• Instructions to follow:
Each record needs to be transcribed word for word, though without its pictures.

[Records drawn from a dataset]
○ ○ ○ ○ ○ ○ ○

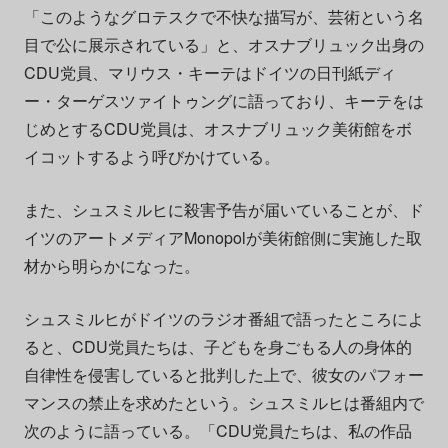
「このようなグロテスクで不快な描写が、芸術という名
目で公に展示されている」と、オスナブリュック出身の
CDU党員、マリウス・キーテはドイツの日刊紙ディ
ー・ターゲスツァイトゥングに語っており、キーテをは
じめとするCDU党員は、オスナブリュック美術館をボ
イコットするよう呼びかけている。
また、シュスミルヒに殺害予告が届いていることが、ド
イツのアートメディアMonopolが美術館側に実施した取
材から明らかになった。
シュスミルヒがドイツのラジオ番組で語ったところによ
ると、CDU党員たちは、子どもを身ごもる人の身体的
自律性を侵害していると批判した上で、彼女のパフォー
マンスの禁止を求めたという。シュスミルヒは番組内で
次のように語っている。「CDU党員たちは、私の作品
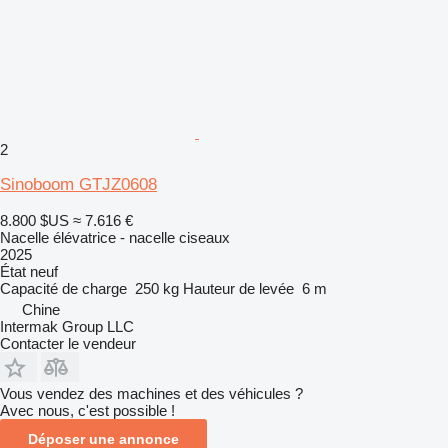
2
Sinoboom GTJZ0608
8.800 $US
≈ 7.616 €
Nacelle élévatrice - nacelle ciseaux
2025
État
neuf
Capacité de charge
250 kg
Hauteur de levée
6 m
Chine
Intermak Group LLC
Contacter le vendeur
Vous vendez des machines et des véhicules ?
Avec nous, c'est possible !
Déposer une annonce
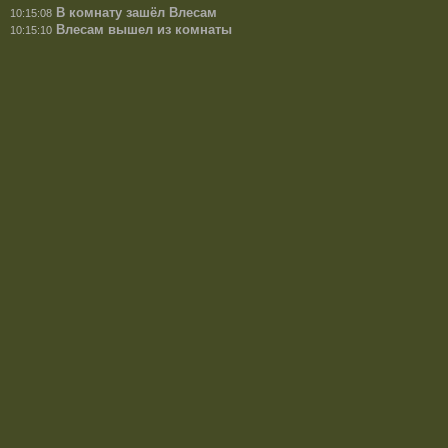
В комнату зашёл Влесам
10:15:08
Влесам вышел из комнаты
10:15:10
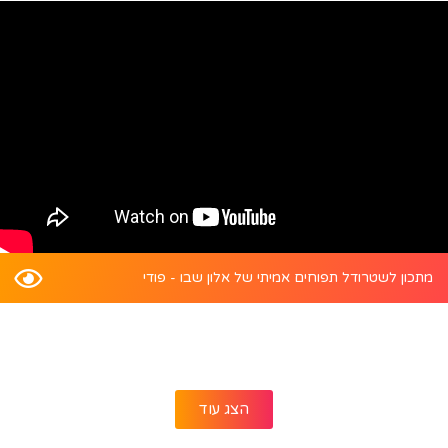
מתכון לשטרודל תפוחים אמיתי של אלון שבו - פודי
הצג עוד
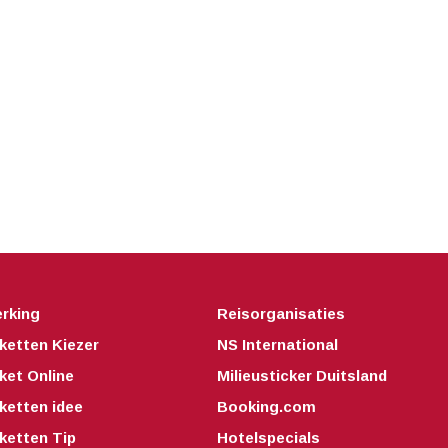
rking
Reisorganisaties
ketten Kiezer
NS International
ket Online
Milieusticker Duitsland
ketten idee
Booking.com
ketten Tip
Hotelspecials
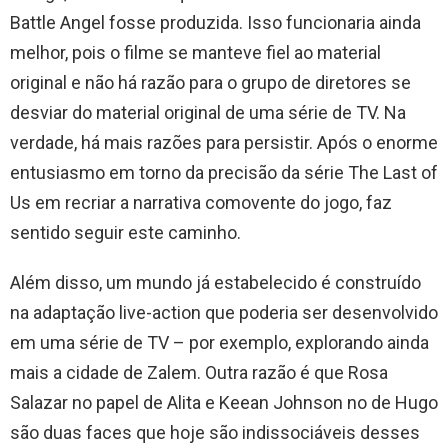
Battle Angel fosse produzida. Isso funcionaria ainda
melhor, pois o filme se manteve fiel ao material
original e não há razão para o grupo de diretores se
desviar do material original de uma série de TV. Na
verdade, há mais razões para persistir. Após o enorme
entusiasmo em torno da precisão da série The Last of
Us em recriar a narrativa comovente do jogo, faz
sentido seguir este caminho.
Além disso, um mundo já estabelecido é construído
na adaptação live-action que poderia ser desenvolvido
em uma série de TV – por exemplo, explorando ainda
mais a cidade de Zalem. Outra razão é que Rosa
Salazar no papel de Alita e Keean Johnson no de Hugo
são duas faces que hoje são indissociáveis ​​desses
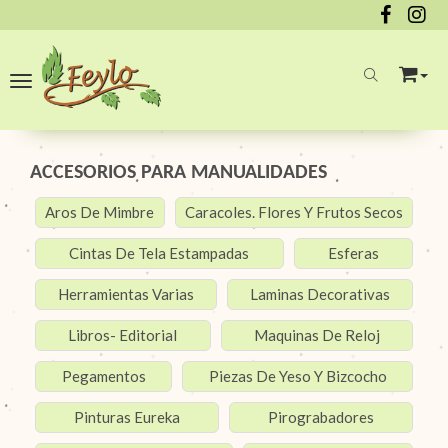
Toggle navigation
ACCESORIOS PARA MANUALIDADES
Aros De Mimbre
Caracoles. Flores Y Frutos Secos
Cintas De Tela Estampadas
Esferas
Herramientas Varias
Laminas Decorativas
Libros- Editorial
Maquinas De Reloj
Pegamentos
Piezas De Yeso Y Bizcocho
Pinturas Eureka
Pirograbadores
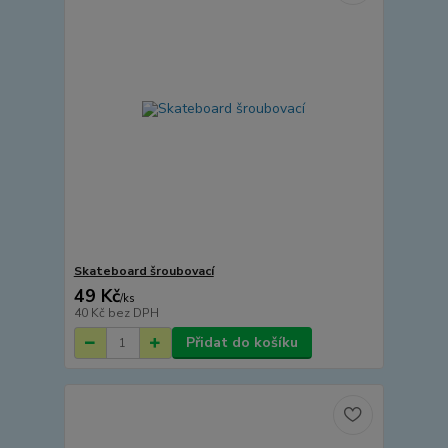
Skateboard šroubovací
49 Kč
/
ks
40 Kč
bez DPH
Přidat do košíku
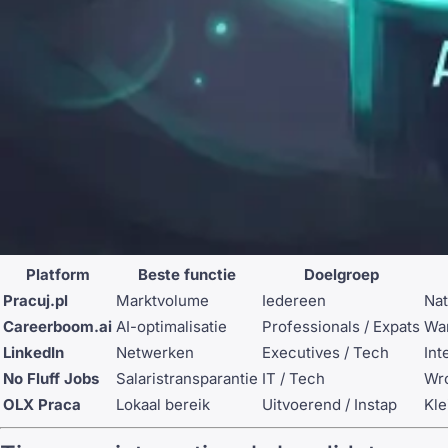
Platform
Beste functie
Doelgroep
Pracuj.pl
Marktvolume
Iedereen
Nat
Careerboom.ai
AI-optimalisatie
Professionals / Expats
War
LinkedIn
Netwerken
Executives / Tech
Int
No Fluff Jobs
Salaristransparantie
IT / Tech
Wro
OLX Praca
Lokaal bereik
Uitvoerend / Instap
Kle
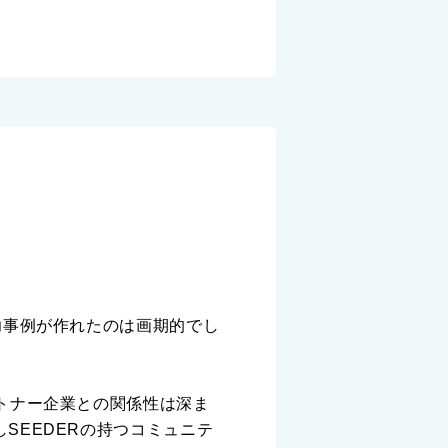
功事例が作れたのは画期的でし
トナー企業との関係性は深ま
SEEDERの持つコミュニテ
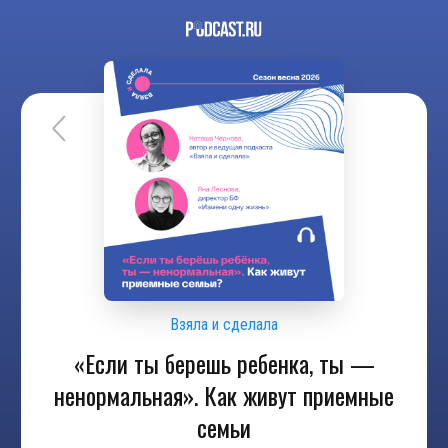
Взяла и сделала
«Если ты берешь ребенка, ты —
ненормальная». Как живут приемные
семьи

○ ○ ○ ○ ○ ○ ○

• Result of this exercise:
「このようなグロテスクで不快な描写が、芸術という名
目で公に展示されている」と、オスナブリュック出身の
CDU党員、マリウス・キーテはドイツの日刊紙ディ
ー・ターゲスツァイトゥングに語っており、キーテをは
じめとするCDU党員は、オスナブリュック美術館をボ
イコットするよう呼びかけている。
また、シュスミルヒに殺害予告が届いていることが、ド
イツのアートメディアMonopolが美術館側に実施した取
材から明らかになった。
シュスミルヒがドイツのラジオ番組で語ったところによ
ると、CDU党員たちは、子どもを身ごもる人の身体的
自律性を侵害していると批判した上で、彼女のパフォー
マンスの禁止を求めたという。シュスミルヒは番組内で
次のように語っている。「CDU党員たちは、私の作品
2
Sinoboom GTJZ0608
8.800 $US
≈ 7.616 €
Nacelle élévatrice - nacelle ciseaux
2025
État
neuf
Capacité de charge
250 kg
Hauteur de levée
6 m
Chine
Intermak Group LLC
Contacter le vendeur
Vous vendez des machines et des véhicules ?
Avec nous, c'est possible !
Déposer une annonce
В комнату зашёл Влесам
10:15:08
Влесам вышел из комнаты
10:15:10
מתכון לשטרודל תפוחים אמיתי של אלון שבו - פודי
הצג עוד
rking
Reisorganisaties
ketten Kiezer
NS International
ket Online
Milieusticker Duitsland
ketten idee
Booking.com
ketten Tip
Hotelspecials
Battle Angel fosse produzida. Isso funcionaria ainda
melhor, pois o filme se manteve fiel ao material
original e não há razão para o grupo de diretores se
desviar do material original de uma série de TV. Na
verdade, há mais razões para persistir. Após o enorme
entusiasmo em torno da precisão da série The Last of
Us em recriar a narrativa comovente do jogo, faz
sentido seguir este caminho.
Além disso, um mundo já estabelecido é construído
na adaptação live-action que poderia ser desenvolvido
em uma série de TV – por exemplo, explorando ainda
mais a cidade de Zalem. Outra razão é que Rosa
Salazar no papel de Alita e Keean Johnson no de Hugo
são duas faces que hoje são indissociáveis ​​desses
Toggle navigation
ACCESORIOS PARA MANUALIDADES
Aros De Mimbre
Caracoles. Flores Y Frutos Secos
Cintas De Tela Estampadas
Esferas
Herramientas Varias
Laminas Decorativas
Libros- Editorial
Maquinas De Reloj
Pegamentos
Piezas De Yeso Y Bizcocho
Pinturas Eureka
Pirograbadores
Skateboard šroubovací
49 Kč
/
ks
40 Kč
bez DPH
Přidat do košíku
Platform
Beste functie
Doelgroep
Pracuj.pl
Marktvolume
Iedereen
Nat
Careerboom.ai
AI-optimalisatie
Professionals / Expats
War
LinkedIn
Netwerken
Executives / Tech
Int
No Fluff Jobs
Salaristransparantie
IT / Tech
Wro
OLX Praca
Lokaal bereik
Uitvoerend / Instap
Kle
功事例が作れたのは画期的でし
トナー企業との関係性は深ま
SEEDERの持つコミュニテ
Взяла и сделала
«Если ты берешь ребенка, ты —
ненормальная». Как живут приемные
семьи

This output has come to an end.